The top Palestinian trade union says it does not support a boycott of Israeli goods.
Shaher Saeed, general secretary of the Palestine General Federation of Trade Unions, told British counterparts at a conference that his organization is not campaigning for a general ban on products made in Israel, Britain’s Jewish Chronicle reported last Friday.
“The only area where the PGFTU did have a boycott policy was with regard to produce from West Bank settlements,” Steve Scott, director of Trade Union Friends of Israel, told the Jewish Chronicle. “Even then, there was concern about whether that boycott could do more harm than good for the 30,000 Palestinians employed there.”
Scott added that “Both [the Israeli union federation] Histadrut and the PGFTU are working hard to improve relations. It is very important that UK unionists see and hear for themselves the views of people on the ground rather than the one-sided rhetoric of some of the organizations in Britain.”
Ninety Percent of Ethiopian Jews Marry In
About 90 percent of Ethiopian Jews marry within their community, according to a new report.
The report by Israel’s Central Bureau of Statistics, which was released Sunday, found that 93 percent of Ethiopian men and 85 percent of Ethiopian women marry other Ethiopians.
The report was released on the eve of the Ethiopian’s Sigd holiday, which commemorates the community’s acceptance of the Torah.

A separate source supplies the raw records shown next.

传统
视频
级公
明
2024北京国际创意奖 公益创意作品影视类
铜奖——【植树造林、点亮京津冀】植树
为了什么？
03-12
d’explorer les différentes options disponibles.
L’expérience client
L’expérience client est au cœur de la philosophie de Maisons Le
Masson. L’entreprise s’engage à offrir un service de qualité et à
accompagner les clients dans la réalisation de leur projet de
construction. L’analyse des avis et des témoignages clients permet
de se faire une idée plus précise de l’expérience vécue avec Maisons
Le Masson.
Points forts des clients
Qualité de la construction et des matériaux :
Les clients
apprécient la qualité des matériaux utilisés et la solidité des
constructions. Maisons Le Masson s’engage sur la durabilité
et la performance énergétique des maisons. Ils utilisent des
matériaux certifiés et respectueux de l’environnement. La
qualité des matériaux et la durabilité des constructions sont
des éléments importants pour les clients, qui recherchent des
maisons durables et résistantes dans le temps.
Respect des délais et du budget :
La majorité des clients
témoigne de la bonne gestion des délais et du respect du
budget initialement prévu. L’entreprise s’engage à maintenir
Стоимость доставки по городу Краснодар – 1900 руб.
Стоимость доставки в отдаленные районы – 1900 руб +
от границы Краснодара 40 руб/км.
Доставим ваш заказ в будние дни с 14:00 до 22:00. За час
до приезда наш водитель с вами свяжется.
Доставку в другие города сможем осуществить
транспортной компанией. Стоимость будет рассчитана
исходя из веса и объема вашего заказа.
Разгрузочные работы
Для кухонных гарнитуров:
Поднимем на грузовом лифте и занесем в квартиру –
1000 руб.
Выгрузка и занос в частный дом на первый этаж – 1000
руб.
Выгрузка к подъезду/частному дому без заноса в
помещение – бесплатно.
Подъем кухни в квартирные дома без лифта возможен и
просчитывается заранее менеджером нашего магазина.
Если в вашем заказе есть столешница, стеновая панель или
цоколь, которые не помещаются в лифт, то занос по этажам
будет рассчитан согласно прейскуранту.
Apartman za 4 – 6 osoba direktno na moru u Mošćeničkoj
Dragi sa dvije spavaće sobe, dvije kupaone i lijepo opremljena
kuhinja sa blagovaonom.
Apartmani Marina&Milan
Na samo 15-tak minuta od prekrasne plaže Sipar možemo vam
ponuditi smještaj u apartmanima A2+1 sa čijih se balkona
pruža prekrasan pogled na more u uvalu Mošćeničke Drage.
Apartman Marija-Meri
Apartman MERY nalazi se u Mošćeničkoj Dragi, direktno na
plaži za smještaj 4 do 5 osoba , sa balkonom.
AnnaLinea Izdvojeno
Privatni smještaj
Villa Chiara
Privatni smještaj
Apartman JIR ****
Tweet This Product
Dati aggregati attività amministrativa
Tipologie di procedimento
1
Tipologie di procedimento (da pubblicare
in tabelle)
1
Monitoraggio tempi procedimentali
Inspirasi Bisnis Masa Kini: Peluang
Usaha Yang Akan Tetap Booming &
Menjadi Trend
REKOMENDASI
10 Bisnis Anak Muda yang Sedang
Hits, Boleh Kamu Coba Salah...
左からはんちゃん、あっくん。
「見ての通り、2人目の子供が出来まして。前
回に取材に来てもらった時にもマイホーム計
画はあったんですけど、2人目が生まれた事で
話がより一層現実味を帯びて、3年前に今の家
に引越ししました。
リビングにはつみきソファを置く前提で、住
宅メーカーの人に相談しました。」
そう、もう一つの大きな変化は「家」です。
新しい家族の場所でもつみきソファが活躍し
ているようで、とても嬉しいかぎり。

Some 119,000 Ethiopians—81,000 of whom were born in Ethiopia—live in Israel, mostly in the center and south. Fewer than 0.5 percent of Ethiopians live in Tel Aviv.

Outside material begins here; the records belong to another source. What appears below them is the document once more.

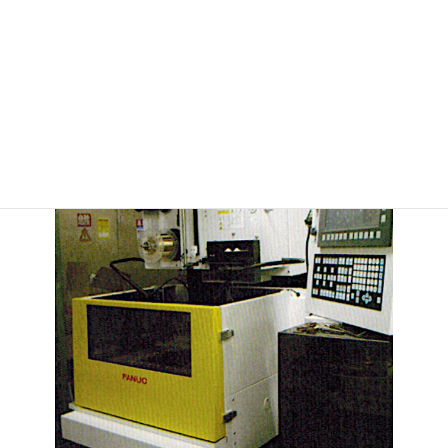
FANUC ロボドリル α-D14MiA
x500 y400 z330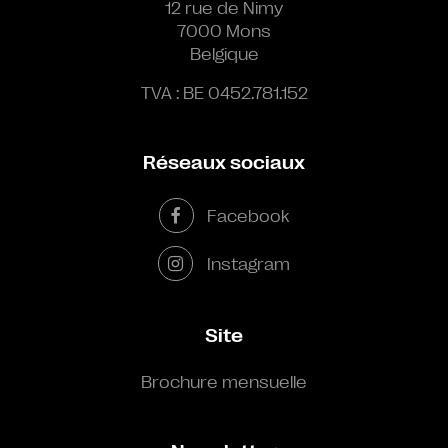
12 rue de Nimy
7000 Mons
Belgique
TVA : BE 0452.781.152
Réseaux sociaux
Facebook
Instagram
Site
Brochure mensuelle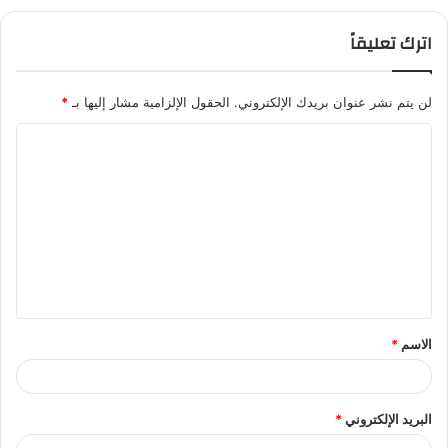
اترك تعليقاً
لن يتم نشر عنوان بريدك الإلكتروني.
الحقول الإلزامية مشار إليها بـ
*
ا
ل
ت
ع
ل
ي
ق
الاسم
*
*
البريد الإلكتروني
*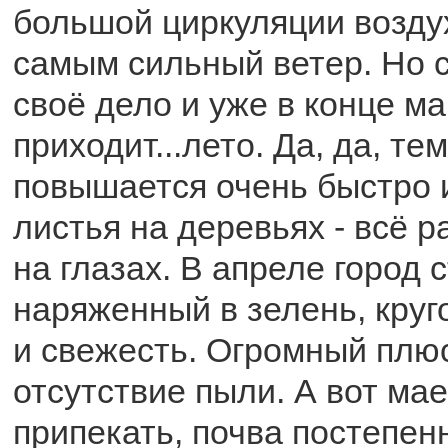
большой циркуляции возду
самым сильный ветер. Но 
своё дело и уже в конце ма
приходит...лето. Да, да, те
повышается очень быстро и
листья на деревьях - всё р
на глазах. В апреле город 
наряженный в зелень, круг
и свежесть. Огромный плюс
отсутствие пыли. А вот ма
припекать, почва постепен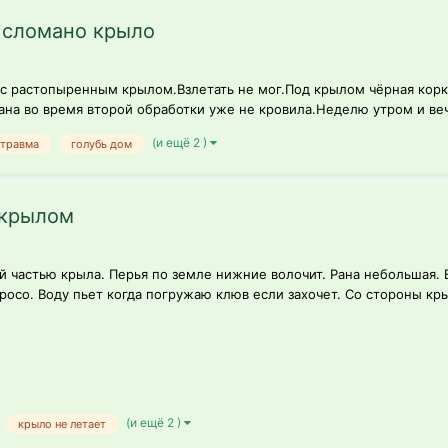
, сломано крыло
 с растопыренным крылом.Взлетать не мог.Под крылом чёрная корка
ана во время второй обработки уже не кровила.Неделю утром и веч
(и ещё 2 )
 травма
голубь дом
 крылом
 частью крыла. Перья по земле нижние волочит. Рана небольшая. В
просо. Воду пьет когда погружаю клюв если захочет. Со стороны кр
(и ещё 2 )
крыло не летает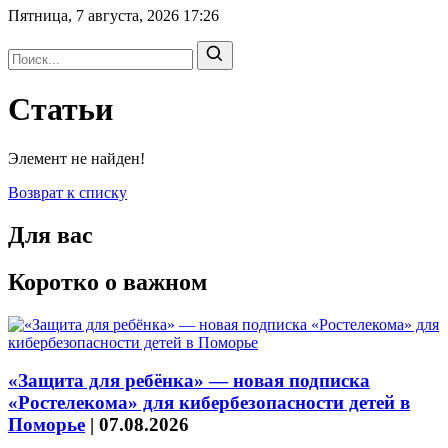
Пятница, 7 августа, 2026
17:26
Статьи
Элемент не найден!
Возврат к списку
Для вас
Коротко о важном
«Защита для ребёнка» — новая подписка
«Ростелекома» для кибербезопасности детей в
Поморье
|
07.08.2026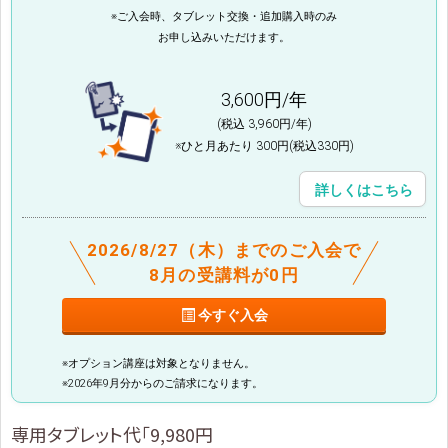
※ご入会時、タブレット交換・追加購入時のみ
お申し込みいただけます。
3,600円/年
(税込 3,960円/年)
※ひと月あたり 300円(税込330円)
詳しくはこちら
2026/8/27（木）までのご入会で
8月の受講料が0円
今すぐ入会
※オプション講座は対象となりません。
※2026年9月分からのご請求になります。
専用タブレット代「9,980円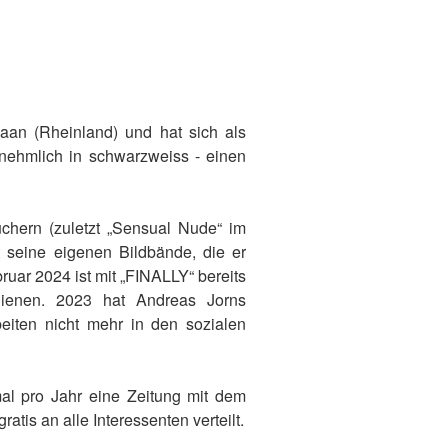
Haan (Rheinland) und hat sich als
ornehmlich in schwarzweiss - einen
üchern (zuletzt „Sensual Nude“ im
t seine eigenen Bildbände, die er
bruar 2024 ist mit „FINALLY“ bereits
hienen. 2023 hat Andreas Jorns
eiten nicht mehr in den sozialen
mal pro Jahr eine Zeitung mit dem
ratis an alle Interessenten verteilt.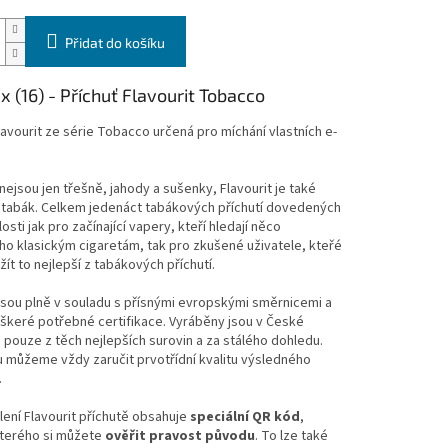
Přidat do košíku
 (16) - Příchuť Flavourit Tobacco
lavourit ze série Tobacco určená pro míchání vlastních e-
 nejsou jen třešně, jahody a sušenky, Flavourit je také
í tabák. Celkem jedenáct tabákových příchutí dovedených
osti jak pro začínající vapery, kteří hledají něco
o klasickým cigaretám, tak pro zkušené uživatele, kteřé
užít to nejlepší z tabákových příchutí.
jsou plně v souladu s přísnými evropskými směrnicemi a
eškeré potřebné certifikace. Vyráběny jsou v České
 pouze z těch nejlepších surovin a za stálého dohledu.
 můžeme vždy zaručit prvotřídní kvalitu výsledného
.
ení Flavourit příchutě obsahuje
speciální QR kód
,
terého si můžete
ověřit pravost původu
. To lze také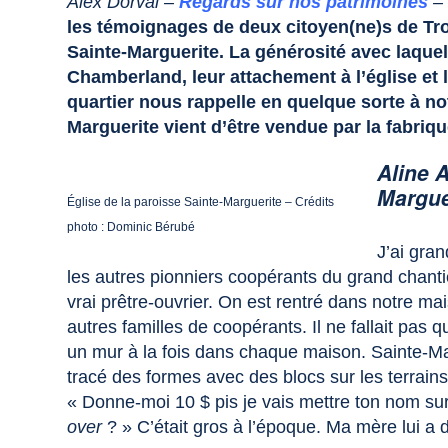
Alex Dorval –
Regards sur nos patrimoines
– 
les témoignages de deux citoyen(ne)s de Tro
Sainte-Marguerite. La générosité avec laquel
Chamberland, leur attachement à l’église et l’
quartier nous rappelle en quelque sorte à not
Marguerite vient d’être vendue par la fabriq
Aline 
Margue
Église de la paroisse Sainte-Marguerite – Crédits
photo : Dominic Bérubé
J’ai gra
les autres pionniers coopérants du grand chant
vrai prêtre-ouvrier. On est rentré dans notre m
autres familles de coopérants. Il ne fallait pas 
un mur à la fois dans chaque maison. Sainte-Ma
tracé des formes avec des blocs sur les terrains, p
« Donne-moi 10 $ pis je vais mettre ton nom sur
over
? » C’était gros à l’époque. Ma mère lui a 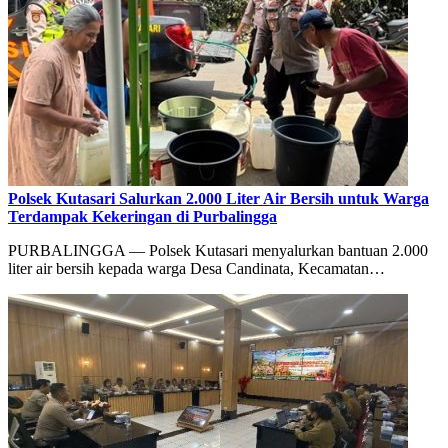
Polsek Kutasari Salurkan 2.000 Liter Air Bersih untuk Warga
Terdampak Kekeringan di Purbalingga
PURBALINGGA — Polsek Kutasari menyalurkan bantuan 2.000
liter air bersih kepada warga Desa Candinata, Kecamatan…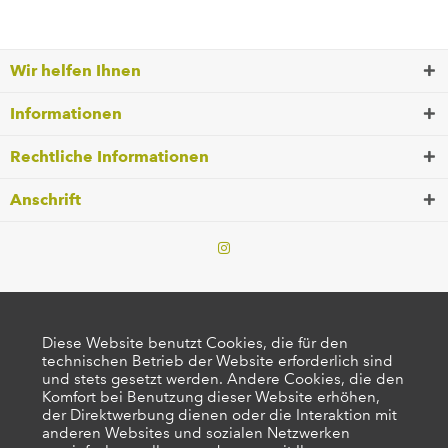
Wir helfen Ihnen
Informationen
Rechtliche Informationen
Anschrift
Diese Website benutzt Cookies, die für den
technischen Betrieb der Website erforderlich sind
und stets gesetzt werden. Andere Cookies, die den
Komfort bei Benutzung dieser Website erhöhen,
der Direktwerbung dienen oder die Interaktion mit
anderen Websites und sozialen Netzwerken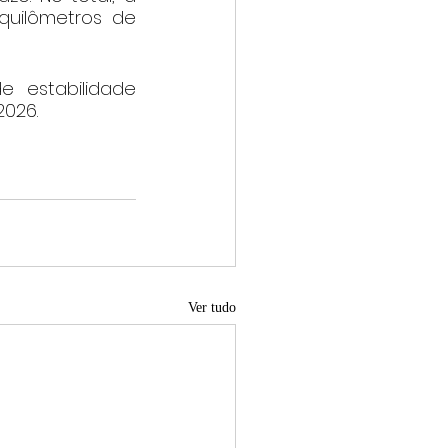
quilômetros de 
 estabilidade 
2026.
Ver tudo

Gaza Disengagement Authority to be Renamed
Israel’s Cabinet agreed to rename the Gaza disengagement authority.
The Sela Authority, as it has been known for its more than four years, was renamed the Tenufa Authority at Sunday’s Cabinet meeting. Tenufa in Hebrew means momentum.
The name change is part of an effort to effect a conceptual change in how the government deals with the Gush Katif evacuees, according to a statement from the Government Press Office.
“At this stage, such a change will—for the Government, the evacuees and the public at large—signal the beginning of a new phase in dealing with, and rehabilitating, the evacuees, in which all sides will do their utmost in order to bring this process to a rapid end,” the statement said.
The State Commission of Inquiry into the issue of how the authorities have dealt with the evacuees from Gush Katif and the northern West Bank, in its Sept. 16 interim report, called for a conceptual change in dealing with the evacuees.